## Task to complete
Pull out from the material below all lines with "lián".

- - -

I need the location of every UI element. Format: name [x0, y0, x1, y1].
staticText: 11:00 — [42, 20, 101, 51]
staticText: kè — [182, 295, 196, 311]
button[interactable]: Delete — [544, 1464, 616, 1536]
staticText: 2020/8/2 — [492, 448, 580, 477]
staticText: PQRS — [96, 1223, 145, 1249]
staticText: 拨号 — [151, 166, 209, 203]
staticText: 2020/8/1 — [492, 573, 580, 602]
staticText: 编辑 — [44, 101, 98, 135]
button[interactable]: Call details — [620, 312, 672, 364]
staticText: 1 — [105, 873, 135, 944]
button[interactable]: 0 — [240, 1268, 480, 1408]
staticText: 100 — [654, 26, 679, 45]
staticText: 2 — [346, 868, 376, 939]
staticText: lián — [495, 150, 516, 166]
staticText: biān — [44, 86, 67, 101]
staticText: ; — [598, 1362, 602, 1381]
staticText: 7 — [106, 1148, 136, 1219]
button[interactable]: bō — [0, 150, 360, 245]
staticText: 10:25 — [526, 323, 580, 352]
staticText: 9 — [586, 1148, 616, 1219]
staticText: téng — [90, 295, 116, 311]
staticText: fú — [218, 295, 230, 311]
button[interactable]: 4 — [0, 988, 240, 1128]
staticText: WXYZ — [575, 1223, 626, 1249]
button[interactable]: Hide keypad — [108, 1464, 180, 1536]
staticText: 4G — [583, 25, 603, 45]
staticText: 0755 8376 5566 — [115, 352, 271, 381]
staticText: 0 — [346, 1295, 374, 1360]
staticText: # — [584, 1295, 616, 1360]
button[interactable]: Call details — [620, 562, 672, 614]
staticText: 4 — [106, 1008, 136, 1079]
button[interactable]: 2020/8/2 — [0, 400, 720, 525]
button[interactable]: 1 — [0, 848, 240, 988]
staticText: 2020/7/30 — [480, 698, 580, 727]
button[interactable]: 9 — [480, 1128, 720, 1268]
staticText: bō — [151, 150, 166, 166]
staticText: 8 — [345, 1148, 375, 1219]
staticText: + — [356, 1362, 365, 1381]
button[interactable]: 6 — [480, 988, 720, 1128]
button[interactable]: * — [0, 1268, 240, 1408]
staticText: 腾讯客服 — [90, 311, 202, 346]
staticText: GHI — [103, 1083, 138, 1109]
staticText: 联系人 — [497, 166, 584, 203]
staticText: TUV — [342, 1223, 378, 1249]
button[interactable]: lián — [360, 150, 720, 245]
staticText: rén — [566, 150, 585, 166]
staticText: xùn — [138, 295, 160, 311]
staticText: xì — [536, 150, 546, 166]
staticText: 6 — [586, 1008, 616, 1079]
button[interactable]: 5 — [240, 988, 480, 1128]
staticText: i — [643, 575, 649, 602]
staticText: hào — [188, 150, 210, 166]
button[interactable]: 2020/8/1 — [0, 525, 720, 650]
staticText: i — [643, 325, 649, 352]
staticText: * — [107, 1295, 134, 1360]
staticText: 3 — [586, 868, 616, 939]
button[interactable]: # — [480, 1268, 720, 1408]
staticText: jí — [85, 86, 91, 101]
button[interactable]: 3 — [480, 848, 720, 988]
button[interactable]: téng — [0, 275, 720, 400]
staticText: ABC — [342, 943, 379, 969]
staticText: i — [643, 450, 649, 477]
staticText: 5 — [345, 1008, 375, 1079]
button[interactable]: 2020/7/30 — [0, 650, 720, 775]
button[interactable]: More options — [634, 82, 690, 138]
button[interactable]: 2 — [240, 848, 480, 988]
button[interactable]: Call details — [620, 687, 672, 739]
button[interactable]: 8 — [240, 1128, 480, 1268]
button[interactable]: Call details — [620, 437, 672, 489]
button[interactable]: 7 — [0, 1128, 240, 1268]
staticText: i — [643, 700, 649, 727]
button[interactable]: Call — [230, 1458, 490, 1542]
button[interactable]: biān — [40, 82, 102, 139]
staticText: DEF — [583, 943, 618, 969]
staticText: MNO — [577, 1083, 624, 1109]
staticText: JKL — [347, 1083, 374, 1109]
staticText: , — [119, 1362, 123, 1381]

- - -

## Solution below
staticText: lián — [495, 150, 516, 166]
button[interactable]: lián — [360, 150, 720, 245]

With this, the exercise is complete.